# ASSIGNMENT
List all lines in the material below that contain "logo".

# INPUT FOR THIS TASK
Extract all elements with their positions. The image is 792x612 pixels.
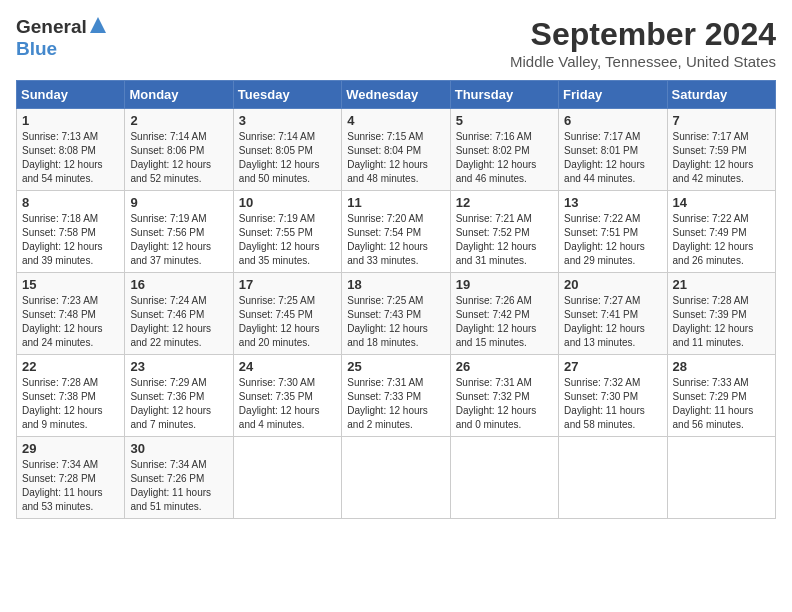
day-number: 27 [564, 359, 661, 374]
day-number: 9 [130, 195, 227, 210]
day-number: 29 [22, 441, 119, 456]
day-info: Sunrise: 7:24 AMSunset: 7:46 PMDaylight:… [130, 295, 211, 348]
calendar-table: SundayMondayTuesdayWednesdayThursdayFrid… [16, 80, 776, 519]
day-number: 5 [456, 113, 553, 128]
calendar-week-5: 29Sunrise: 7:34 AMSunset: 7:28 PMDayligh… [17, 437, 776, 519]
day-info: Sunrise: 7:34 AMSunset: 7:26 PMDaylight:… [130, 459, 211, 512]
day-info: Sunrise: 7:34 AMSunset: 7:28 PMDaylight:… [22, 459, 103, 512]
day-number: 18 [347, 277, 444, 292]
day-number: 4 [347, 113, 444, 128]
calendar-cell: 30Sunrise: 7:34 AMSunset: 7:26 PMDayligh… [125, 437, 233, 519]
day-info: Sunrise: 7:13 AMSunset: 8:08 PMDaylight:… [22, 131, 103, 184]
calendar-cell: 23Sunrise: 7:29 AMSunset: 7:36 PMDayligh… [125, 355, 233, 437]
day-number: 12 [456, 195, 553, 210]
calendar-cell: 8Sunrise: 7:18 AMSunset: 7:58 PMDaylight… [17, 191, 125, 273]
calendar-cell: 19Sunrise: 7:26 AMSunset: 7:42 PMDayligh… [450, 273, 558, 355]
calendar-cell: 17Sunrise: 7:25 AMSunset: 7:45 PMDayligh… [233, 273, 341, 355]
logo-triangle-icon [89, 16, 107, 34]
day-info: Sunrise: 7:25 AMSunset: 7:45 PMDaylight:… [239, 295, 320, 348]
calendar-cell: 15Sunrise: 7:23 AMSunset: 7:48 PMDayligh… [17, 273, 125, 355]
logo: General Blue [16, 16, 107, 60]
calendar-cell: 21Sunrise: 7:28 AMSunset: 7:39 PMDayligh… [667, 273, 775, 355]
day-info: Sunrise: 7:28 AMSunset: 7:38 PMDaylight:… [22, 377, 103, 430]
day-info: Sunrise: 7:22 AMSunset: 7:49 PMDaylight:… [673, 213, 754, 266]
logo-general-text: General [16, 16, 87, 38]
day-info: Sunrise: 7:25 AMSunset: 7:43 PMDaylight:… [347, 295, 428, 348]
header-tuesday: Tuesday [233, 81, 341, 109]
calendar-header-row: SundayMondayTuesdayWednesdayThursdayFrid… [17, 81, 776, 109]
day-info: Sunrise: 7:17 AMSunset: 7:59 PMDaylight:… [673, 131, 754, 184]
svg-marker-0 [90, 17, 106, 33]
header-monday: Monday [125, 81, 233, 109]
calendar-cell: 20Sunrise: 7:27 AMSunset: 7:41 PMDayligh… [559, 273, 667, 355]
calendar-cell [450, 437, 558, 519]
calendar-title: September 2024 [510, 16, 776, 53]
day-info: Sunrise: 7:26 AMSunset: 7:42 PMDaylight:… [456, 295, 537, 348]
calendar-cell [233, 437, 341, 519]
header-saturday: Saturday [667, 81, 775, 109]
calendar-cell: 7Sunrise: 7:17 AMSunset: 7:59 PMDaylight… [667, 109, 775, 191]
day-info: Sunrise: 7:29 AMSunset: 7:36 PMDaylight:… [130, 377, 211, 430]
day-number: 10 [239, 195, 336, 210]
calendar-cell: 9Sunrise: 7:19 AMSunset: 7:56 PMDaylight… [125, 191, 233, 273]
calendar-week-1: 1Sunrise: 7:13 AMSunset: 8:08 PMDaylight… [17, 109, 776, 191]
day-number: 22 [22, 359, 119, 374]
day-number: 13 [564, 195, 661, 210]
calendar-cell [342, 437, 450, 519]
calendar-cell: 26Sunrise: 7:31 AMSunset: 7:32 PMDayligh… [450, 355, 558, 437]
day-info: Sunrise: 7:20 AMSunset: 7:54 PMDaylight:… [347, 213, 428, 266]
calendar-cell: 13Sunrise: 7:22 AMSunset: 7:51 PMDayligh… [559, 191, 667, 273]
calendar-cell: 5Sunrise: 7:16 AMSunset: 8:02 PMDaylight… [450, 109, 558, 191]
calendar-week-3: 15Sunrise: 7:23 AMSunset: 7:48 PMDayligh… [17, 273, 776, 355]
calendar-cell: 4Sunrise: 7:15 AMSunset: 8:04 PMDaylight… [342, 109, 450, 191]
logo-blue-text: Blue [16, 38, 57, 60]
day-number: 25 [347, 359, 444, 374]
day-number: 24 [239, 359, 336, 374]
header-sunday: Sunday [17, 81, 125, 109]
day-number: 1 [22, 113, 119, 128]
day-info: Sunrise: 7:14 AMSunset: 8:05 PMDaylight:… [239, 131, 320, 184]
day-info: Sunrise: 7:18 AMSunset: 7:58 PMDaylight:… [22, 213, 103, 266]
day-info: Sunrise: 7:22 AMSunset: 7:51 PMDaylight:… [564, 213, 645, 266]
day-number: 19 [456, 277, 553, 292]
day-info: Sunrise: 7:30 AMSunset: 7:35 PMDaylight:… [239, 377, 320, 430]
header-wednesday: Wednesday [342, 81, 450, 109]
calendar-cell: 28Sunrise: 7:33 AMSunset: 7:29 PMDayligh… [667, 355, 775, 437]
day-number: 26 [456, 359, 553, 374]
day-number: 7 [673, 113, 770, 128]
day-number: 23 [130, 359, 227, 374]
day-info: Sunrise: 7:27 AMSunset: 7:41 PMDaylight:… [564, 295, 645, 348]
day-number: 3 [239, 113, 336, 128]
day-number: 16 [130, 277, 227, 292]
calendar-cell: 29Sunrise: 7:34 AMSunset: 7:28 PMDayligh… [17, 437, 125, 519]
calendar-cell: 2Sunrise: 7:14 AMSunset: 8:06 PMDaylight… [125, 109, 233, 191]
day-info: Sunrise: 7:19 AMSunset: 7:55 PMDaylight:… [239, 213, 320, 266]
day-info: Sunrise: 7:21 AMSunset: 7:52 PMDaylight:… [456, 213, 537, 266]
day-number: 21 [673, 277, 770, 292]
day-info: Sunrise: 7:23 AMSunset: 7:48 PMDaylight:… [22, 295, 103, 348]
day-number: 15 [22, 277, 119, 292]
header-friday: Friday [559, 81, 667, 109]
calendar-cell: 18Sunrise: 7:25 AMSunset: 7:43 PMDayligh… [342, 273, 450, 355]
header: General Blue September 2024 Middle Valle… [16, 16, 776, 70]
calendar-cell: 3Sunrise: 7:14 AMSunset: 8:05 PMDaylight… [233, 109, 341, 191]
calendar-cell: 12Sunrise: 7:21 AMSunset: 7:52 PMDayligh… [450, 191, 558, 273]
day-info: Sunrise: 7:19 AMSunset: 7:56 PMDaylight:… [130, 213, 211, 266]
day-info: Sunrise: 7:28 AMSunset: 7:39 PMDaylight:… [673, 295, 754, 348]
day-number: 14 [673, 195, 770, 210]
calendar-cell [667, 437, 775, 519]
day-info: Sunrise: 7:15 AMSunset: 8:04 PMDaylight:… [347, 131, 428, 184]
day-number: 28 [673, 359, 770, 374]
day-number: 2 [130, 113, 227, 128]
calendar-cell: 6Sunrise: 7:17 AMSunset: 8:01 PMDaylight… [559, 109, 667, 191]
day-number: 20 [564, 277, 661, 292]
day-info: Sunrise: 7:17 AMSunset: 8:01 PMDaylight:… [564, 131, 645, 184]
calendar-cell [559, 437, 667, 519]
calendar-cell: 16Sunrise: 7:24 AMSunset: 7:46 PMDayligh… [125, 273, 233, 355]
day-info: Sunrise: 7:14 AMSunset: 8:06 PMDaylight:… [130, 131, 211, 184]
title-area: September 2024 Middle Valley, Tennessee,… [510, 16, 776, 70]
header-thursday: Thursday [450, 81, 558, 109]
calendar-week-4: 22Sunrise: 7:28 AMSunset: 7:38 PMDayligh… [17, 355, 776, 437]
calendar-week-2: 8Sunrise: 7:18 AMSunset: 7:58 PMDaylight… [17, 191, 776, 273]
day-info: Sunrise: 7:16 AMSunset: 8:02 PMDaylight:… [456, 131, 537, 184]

# SOLVED EXERCISE
logo-triangle-icon [89, 16, 107, 34]
logo: General Blue [16, 16, 107, 60]
logo-general-text: General [16, 16, 87, 38]
logo-blue-text: Blue [16, 38, 57, 60]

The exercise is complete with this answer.